* [Task goal]: Begin at the line containing "Community-Discussion" in the data below and go on through the line containing "Join or Renew", repeating each line exactly; include both ends and no other line.

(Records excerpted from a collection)
· · ·
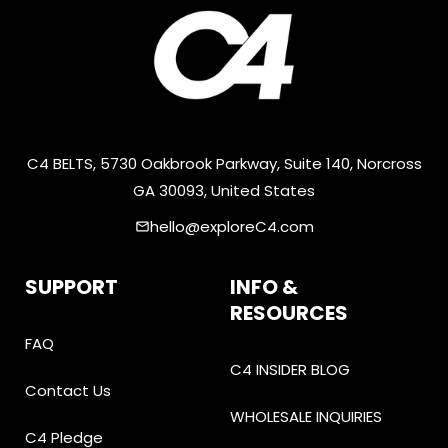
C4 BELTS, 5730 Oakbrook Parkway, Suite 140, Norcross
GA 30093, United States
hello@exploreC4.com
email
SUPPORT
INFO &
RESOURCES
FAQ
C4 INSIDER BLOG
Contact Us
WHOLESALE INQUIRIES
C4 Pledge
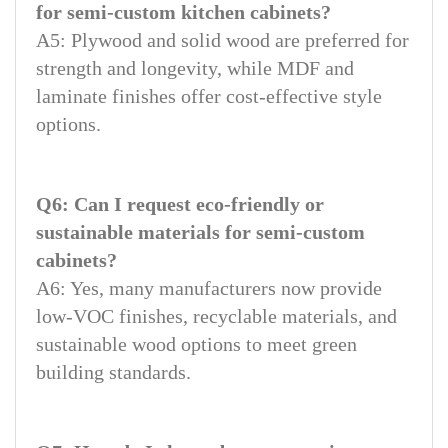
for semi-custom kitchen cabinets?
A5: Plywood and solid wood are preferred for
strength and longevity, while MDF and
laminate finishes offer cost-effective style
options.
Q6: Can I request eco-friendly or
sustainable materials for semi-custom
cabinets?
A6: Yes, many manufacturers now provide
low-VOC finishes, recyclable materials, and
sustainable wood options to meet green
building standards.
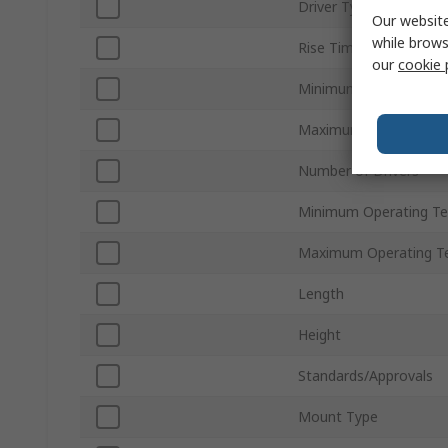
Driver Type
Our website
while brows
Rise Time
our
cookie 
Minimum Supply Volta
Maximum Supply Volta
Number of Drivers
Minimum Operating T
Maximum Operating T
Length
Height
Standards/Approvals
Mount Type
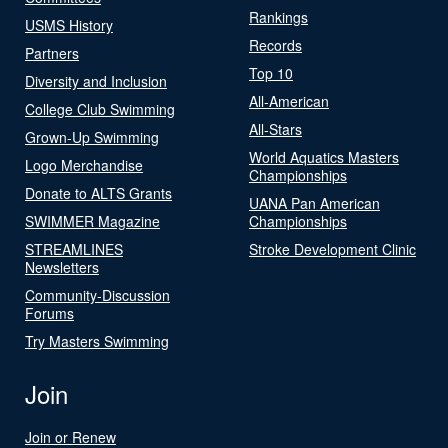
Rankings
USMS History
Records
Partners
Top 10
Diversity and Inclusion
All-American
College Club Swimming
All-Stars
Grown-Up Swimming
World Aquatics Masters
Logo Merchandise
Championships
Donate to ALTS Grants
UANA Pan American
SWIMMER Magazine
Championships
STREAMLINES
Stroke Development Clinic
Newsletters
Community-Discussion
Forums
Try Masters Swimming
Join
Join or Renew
· · ·
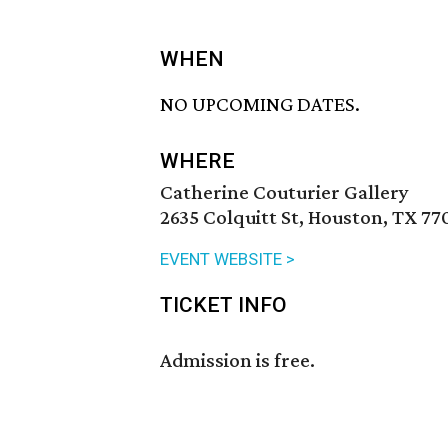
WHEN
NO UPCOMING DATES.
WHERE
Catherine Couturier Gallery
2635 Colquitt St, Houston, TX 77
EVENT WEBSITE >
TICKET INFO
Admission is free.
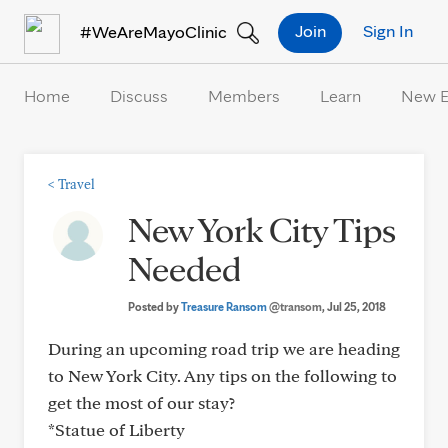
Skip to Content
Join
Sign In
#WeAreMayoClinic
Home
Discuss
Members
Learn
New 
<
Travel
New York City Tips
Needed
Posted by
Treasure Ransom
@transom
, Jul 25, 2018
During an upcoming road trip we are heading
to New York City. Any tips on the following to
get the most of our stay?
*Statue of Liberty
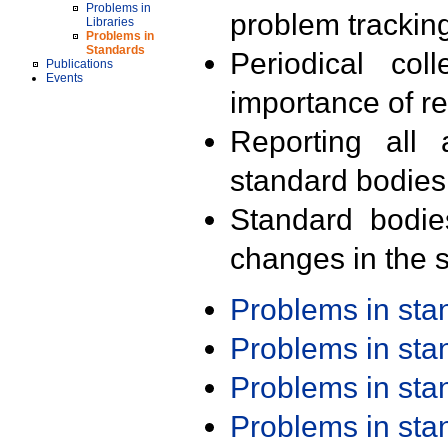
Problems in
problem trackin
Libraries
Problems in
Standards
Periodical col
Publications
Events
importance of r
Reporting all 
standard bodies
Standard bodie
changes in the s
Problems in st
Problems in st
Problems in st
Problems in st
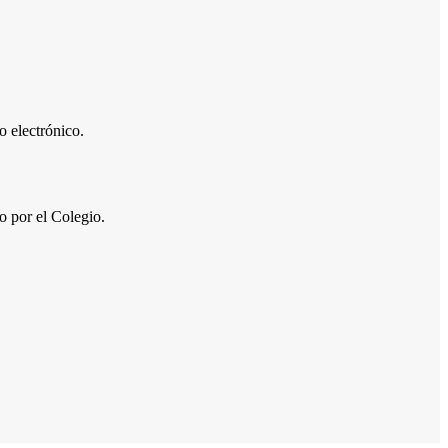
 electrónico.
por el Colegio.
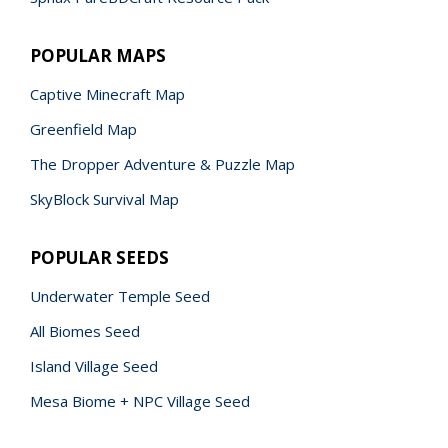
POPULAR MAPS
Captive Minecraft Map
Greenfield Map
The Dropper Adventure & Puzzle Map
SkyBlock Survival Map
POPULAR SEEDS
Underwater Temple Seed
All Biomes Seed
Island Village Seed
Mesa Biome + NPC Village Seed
· · ·
* [Your response]:
Community-Discussion
Forums
Try Masters Swimming
Join
Join or Renew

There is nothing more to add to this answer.